O tempo se congelou às quatro e dezoito da tarde, de uma sexta-feira como qualquer outra: tediosa e melancólica.
As pessoas se imobilizaram, no lugar que se encontravam naquele momento. Com braços levantados, sorrisos estampados, caras de espanto, e mais algumas expressões indecifrávelmente comuns. Só eu me movia.
Me senti numa daquelas super-produções do cinema estadunidense, onde o sujeito se encontra numa daquelas quimeras do tempo, e sozinho com o próprio pensamento; o que, para mim, é uma das piores torturas que podem ser aplicadas ao ser humano.
Dentre aquela imensa multidão de corpos petrificados, um se destacava; uma, na verdade: ela paralisou em sua risada mais sonora, que escolheu como par o olhar mais expressivo.
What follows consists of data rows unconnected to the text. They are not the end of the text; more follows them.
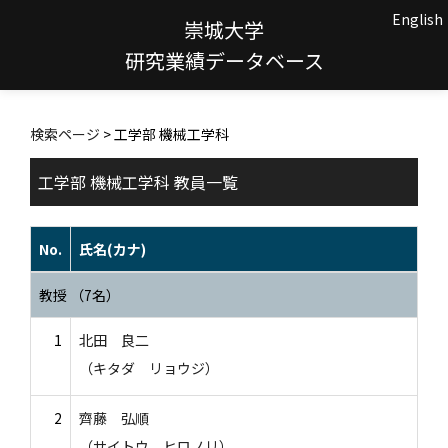
English
崇城大学
研究業績データベース
検索ページ
> 工学部 機械工学科
工学部 機械工学科 教員一覧
No.
氏名(カナ)
教授 （7名）
1
北田 良二
（キタダ リョウジ）
2
齊藤 弘順
（サイトウ ヒロノリ）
Afaguei aquele rosto - tão frio - com as costas da minha mão esquerda. A pele era realmente mais gelada que a prata fundida do anel que uso no meu dedo do meio.
Segurei aquelas mãos fechadas, que pairavam no ar, como de quem quer socar; "mas socar com carinho!", era o que aqueles olhos de caramelo me diziam, sem palavras.
Algo me dizia que o tempo ia voltar ao normal logo.
Não sei ao certo se eu quero que o tempo passe... Não consigo me lembrar de nada mais lindo do que aquela garota - desconhecida - congelada, com meia dúzia de folhas secas ao seu redor, pairando no ar. Este humilde cérebro jamais esquecerá disso.
Fui embora dali. Não queria que ela despertasse, e visse meu rosto transformado numa máscara de choro sem lágrimas.
Tenho certeza que aquela pequena parcela de pele tocada por mim se enrubesceria logo. Ela, provavelmente, sentiria o carinho, e uma dose cavalar de paixão platônica.
Eu não faço sentido.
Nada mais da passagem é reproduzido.